Telfar Clemens is rewriting the designer playbook. He may have taken home the top prize at the CFDA/Vogue Fashion Fund last November, but he definitely hasn’t gone establishment. See the packed-to-the-rafters musical performance piece he staged, and, even more ingenious, see the way he’s asking fans to vote on exactly what he should produce from the collection.

The Row Fall 2018

The Row

Wending their way through 13 Isamu Noguchi sculptures, the models at The Row exuded a serenity not often seen during New York Fashion Week, and even less frequently spotted on the mean streets. Maybe that’s why it’s the aspirational local brand of choice for insiders. As editors plunged back into the brisk Monday morning, there were coos of delight over the monochrome suiting and whispered longings about a black turtleneck and tapered ball skirt.
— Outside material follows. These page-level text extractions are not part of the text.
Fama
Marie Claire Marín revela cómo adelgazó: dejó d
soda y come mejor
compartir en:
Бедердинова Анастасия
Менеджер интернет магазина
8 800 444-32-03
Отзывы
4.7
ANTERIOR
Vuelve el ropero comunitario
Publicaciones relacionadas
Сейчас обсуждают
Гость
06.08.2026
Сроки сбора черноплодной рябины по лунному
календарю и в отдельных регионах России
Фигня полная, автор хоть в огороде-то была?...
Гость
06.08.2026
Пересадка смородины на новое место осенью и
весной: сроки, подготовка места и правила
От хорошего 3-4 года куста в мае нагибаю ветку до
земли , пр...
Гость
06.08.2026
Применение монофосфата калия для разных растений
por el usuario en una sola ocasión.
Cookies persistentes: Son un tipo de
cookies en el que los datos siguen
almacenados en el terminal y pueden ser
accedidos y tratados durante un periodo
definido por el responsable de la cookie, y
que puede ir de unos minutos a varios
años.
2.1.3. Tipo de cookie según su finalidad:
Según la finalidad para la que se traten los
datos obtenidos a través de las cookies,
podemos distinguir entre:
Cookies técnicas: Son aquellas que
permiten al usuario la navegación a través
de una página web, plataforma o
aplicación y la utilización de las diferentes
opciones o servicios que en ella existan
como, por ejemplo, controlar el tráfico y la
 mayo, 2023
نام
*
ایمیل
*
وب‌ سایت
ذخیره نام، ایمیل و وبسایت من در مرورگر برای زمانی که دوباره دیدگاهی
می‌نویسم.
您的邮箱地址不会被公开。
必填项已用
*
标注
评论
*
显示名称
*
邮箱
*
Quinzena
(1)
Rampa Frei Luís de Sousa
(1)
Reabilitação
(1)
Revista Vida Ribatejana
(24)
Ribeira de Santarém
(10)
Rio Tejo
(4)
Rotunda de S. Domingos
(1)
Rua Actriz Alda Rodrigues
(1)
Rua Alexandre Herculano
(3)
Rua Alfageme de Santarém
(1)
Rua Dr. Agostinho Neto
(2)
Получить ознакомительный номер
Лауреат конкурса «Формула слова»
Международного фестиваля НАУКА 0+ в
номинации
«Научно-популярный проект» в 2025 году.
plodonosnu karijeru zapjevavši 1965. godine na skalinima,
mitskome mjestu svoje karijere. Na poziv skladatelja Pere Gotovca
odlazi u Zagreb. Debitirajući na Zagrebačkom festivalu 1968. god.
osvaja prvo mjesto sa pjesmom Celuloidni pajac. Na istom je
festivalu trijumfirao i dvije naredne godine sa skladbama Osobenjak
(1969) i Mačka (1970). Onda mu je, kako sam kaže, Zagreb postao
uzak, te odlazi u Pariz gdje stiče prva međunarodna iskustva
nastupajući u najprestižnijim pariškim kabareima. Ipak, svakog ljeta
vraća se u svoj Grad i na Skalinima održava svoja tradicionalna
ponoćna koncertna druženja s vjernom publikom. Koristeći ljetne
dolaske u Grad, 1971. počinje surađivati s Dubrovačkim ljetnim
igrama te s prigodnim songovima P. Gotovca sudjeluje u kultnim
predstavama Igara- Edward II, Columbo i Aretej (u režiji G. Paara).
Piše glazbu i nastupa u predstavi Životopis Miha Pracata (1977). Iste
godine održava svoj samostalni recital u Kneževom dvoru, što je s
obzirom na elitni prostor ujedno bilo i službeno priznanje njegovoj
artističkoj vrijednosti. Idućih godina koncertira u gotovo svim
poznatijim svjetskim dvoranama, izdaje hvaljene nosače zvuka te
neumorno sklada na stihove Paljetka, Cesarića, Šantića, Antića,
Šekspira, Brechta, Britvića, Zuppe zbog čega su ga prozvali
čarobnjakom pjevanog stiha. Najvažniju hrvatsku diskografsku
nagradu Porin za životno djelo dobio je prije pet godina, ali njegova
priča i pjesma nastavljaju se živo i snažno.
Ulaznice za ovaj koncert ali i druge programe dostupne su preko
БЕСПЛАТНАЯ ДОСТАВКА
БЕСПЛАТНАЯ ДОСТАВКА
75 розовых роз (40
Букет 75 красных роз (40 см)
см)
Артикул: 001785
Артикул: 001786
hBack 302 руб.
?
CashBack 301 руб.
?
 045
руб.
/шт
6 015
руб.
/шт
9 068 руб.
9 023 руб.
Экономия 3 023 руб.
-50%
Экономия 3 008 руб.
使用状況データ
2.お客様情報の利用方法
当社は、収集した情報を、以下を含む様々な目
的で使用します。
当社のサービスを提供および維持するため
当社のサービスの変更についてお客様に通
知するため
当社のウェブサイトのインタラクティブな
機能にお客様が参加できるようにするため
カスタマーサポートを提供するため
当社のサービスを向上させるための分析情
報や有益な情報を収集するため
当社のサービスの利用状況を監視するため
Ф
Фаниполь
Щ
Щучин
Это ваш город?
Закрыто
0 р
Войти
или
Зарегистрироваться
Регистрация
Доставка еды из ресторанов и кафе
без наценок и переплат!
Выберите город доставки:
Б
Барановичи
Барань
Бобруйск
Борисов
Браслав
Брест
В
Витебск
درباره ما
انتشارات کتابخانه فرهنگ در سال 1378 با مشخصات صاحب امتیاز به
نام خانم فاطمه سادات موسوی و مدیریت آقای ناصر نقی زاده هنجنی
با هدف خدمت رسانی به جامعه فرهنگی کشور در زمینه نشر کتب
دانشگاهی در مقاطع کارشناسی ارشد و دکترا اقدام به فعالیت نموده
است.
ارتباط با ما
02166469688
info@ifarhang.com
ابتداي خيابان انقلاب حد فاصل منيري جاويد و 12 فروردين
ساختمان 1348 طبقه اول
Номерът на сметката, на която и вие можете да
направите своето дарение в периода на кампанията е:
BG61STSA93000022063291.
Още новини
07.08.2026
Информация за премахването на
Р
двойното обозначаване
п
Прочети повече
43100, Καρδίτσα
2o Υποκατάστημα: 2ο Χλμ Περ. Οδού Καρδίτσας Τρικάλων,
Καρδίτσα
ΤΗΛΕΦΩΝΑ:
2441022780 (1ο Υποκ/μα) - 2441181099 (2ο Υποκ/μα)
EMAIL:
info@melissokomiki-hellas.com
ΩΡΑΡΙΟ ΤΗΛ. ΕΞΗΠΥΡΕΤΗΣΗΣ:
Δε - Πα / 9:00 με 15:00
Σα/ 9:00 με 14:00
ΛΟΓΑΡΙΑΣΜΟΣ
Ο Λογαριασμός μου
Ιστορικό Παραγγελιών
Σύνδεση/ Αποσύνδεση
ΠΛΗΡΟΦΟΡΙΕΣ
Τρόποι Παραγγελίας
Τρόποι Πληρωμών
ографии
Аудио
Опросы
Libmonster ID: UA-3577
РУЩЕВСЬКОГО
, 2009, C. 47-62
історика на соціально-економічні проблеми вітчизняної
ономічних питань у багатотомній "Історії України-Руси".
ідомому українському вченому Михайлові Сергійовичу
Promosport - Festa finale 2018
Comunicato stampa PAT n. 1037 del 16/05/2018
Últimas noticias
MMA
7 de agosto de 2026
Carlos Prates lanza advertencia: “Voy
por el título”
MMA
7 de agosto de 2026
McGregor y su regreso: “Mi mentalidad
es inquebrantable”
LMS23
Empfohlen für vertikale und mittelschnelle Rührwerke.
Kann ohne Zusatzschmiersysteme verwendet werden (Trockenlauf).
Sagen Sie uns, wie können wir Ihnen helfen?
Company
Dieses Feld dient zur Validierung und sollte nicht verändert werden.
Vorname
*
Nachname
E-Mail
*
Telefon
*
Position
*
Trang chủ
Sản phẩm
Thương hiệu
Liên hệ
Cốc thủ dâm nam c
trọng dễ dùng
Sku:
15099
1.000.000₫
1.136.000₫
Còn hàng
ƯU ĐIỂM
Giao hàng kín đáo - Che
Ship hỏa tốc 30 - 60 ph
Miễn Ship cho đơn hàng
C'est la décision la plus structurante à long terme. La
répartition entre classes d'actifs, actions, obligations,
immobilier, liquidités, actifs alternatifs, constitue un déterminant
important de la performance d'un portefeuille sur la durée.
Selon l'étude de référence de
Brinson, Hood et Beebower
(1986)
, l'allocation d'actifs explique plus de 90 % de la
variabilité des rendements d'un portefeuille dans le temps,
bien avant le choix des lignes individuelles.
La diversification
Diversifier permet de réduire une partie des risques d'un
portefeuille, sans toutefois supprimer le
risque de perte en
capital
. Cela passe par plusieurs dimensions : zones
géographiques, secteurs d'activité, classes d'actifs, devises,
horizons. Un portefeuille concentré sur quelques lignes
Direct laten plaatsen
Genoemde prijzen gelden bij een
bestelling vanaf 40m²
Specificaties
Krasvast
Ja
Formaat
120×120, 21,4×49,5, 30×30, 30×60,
Modern elegance perfected.

Vaquera Fall 2018

Vaquera

The Vaquera designers are gifted with keen visual wit, and they put it to clever use in their latest collection, a mash-up of the sacred and profane. Religious iconography and gambling references mixed here with an irreverence unmatched on the New York runways. The foursome believes in just one thing: fashion. Their American Apparel–made polo dresses feature Sharpie-marker portraits of the greats: Vivienne Westwood, Miguel Adrover, André Walker, and Martin Margiela. Divine!